Adds Ken Tumin, founder of DepositAcounts.com: “Several online banks have recently increased their savings account rates in the last two months, even before the first Fed rate hike,” adds Ken Tumin, founder of DepositAcounts.com — with potentially more increases to come, pros say.

So how does this all work exactly? “When the Fed increases interest rates, it becomes more expensive to borrow, which means consumers typically pay higher interest rates on mortgages and loans,” explains Bessette. “And because banks are lending their money at a higher rate, [that] means banks can pay their customers more interest on their checking, saving and certificate of deposit accounts,” says Bessette.

In other words: “The rising tide means banks often pay higher rates on savings and other deposit products to keep the deposits they have and bring in new deposits.
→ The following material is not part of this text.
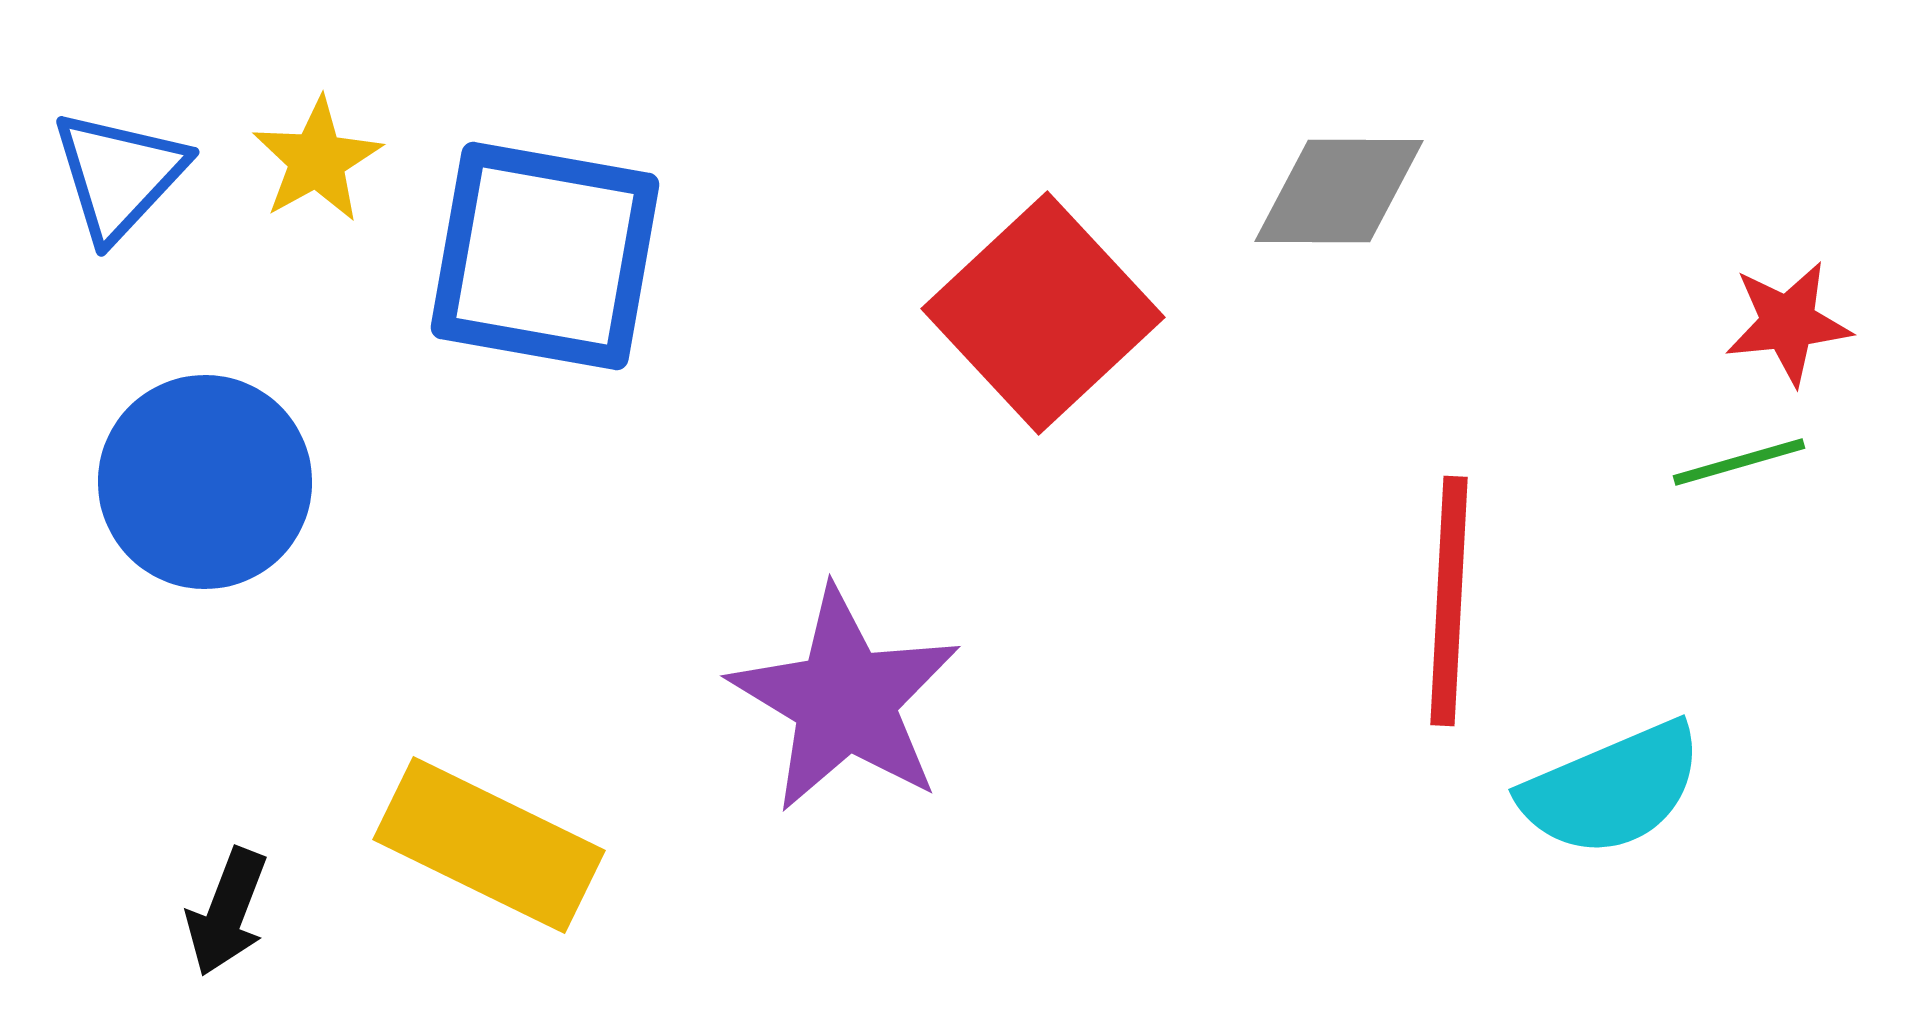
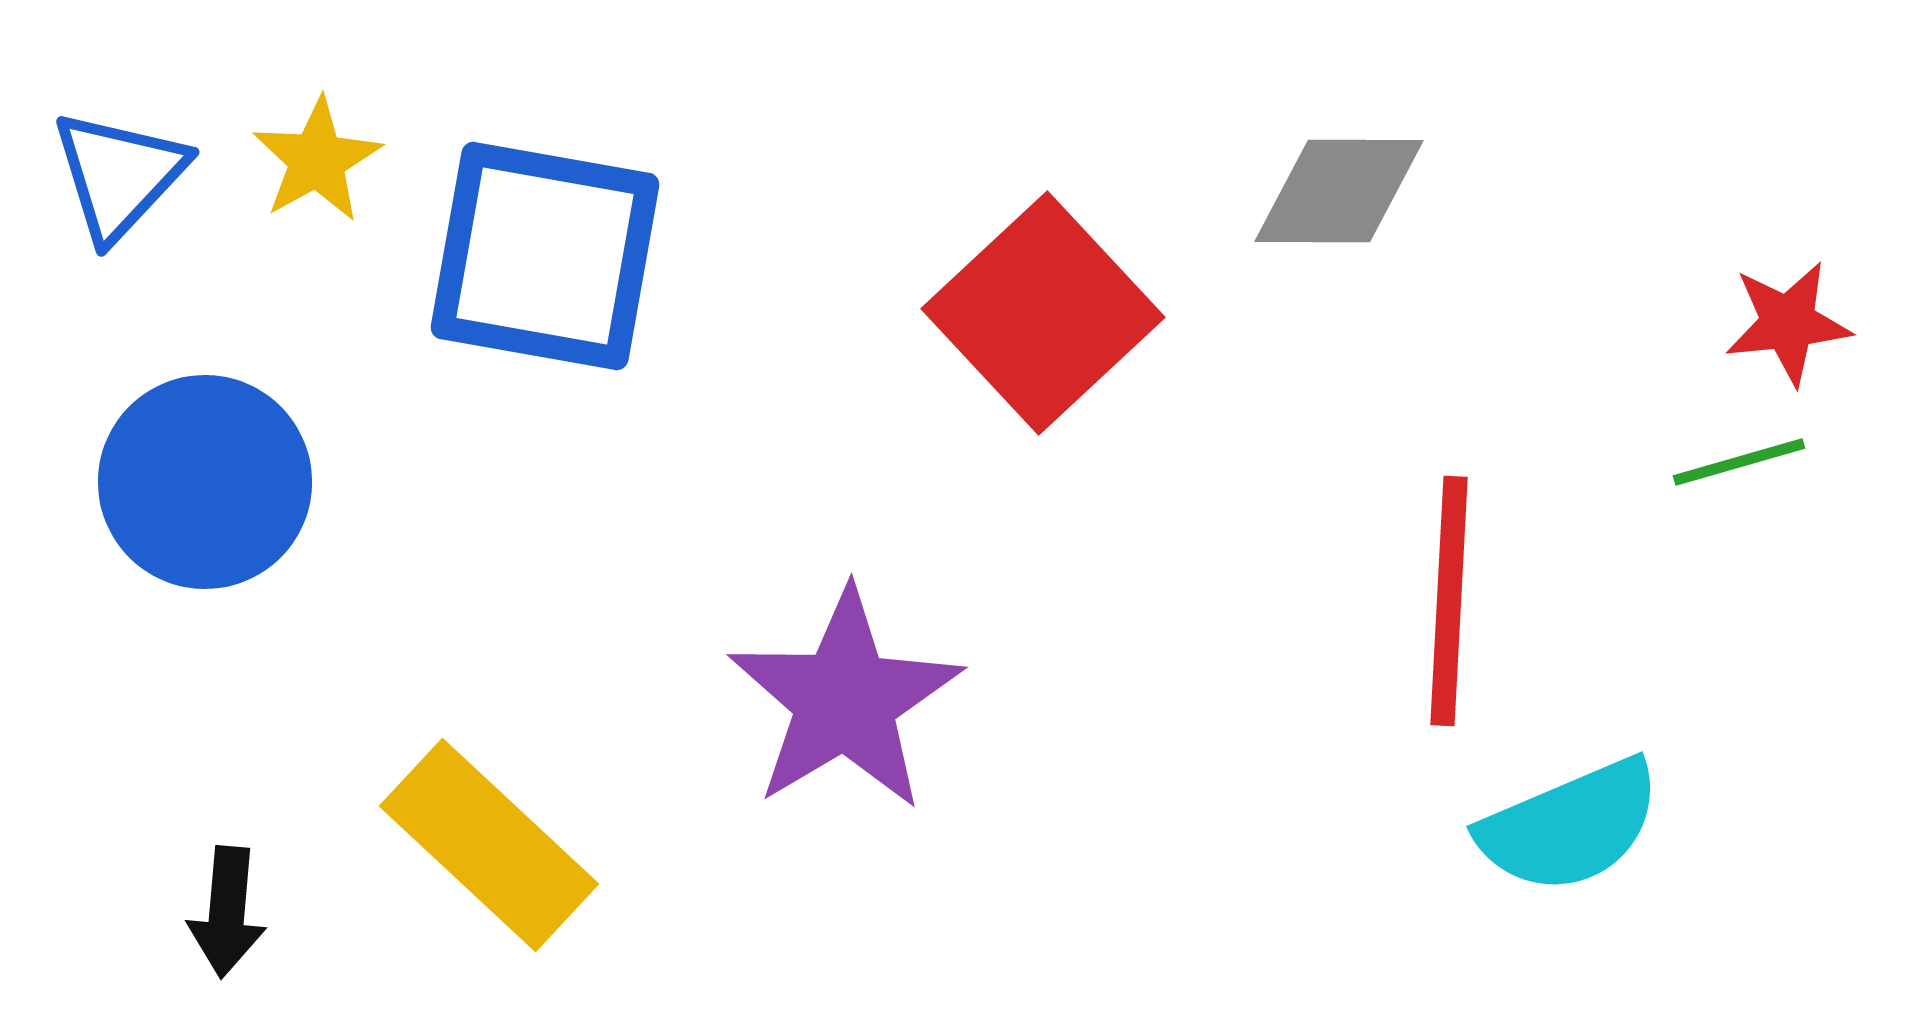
purple star: rotated 10 degrees clockwise
cyan semicircle: moved 42 px left, 37 px down
yellow rectangle: rotated 17 degrees clockwise
black arrow: rotated 16 degrees counterclockwise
But this relationship isn’t perfect, as banks with lots of deposits don’t have to competitively price in order to retain or attract new deposits,” says Greg McBride, chief financial analyst at Bankrate. (This site offers a summary of deposits at banks, but note that it is only updated annually.)

To be sure, banks are under no obligation to raise your interest rate on your savings account, and not all of them will do it: “Banks are free to delay or avoid rate hikes on savings accounts based on factors like deposit needs,” explains Tumin. Indeed, Tumin adds that many banks, especially the large ones, have become flush with deposits while loan demand has been weak in the last two years. And that may mean they’re in no rush to raise their savings account rates regardless of Fed rate hikes. But others face different issues: “Some have seen loan demand increase while deposit levels have been inadequate,” he says.

Where experts predict you’re likely to find the highest interest rates on savings accounts

“Online banks have a history of hiking their savings account rates aggressively as the Fed hikes rates,” says Tumin. To find banks that are already paying high rates, McBride says: “There are plenty of online banks offering competitive yields to customers nationwide, often with very minimal or no minimum deposit. Everyone needs emergency savings and these accounts are literally in reach of everyone.”

Bottom line: “Where you keep your savings is going to be very important these next couple of years because banks will raise payouts on savings at varying speeds and some won’t at all. The online banks and smaller community banks that already pay competitive returns are those most likely to boost rates further to stay competitive,” McBride predicts.